Apenas a jurisprudência e a Agência Nacional de Proteção de Dados poderão delimitar o entendimento sobre interesse legítimo, no entanto essa incerteza quanto o entendimento correto do termo pode abrir margem para certos abusos.


Cabe citar alguns exemplos dado por Ricardo Oliveira, em seu artigo para o Valor Econômico, de situações interessantes e factíveis que poderiam ser consideradas interesse legítimo: o compartilhamento de dados entre o supermercado e o plano de saúde, de modo que este possa ter acesso aos hábitos alimentares de seus clientes, de modo a lhes conferir uma nota relativa aos seus possíveis riscos e doenças, influenciando diretamente o preço cobrado[1].

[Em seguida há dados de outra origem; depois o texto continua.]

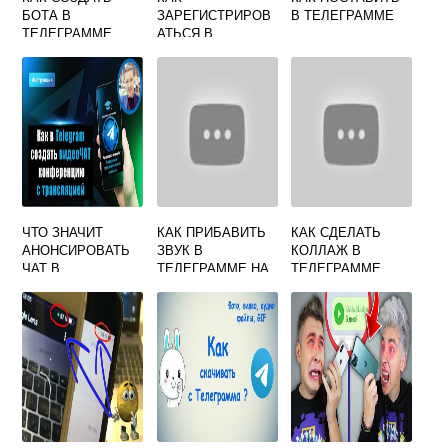
БОТА В
ЗАРЕГИСТРИРОВ
В ТЕЛЕГРАММЕ
ТЕЛЕГРАММЕ
АТЬСЯ В
ВИДЕО
ТЕЛЕГРАММ
КАНАЛЕ
ЧТО ЗНАЧИТ
КАК ПРИБАВИТЬ
КАК СДЕЛАТЬ
АНОНСИРОВАТЬ
ЗВУК В
КОЛЛАЖ В
ЧАТ В
ТЕЛЕГРАММЕ НА
ТЕЛЕГРАММЕ
ТЕЛЕГРАММЕ
ТЕЛЕФОНЕ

Ademais, o caso chinês é isolado e resultado da combinação de outros elementos particulares ao regime do país, dificilmente sendo replicado em outros locais. No caso brasileiro, a LGPD combinada com diversas outras leis pátrias, como o Marco Civil e o CDC, são suficientes para inibir o florescimento de situações teratológicas.


O sistema de avaliação de pessoas já é parte da nossa realidade e, com o advento de novas tecnologias, aprimorar-se-á cada vez mais, tornando-se cada vez mais presentes no cotidiano e sem representar uma ameaça aos direitos e liberdades das pessoas. Situações como a sociedade que vive em prol do ranking social em Black Mirror ainda podem ser consideradas distopias tecnológicas distantes, apenas ficção.



[1] OLIVEIRA, Ricardo. Tratamento de dados sem consentimento in Valor Econômico.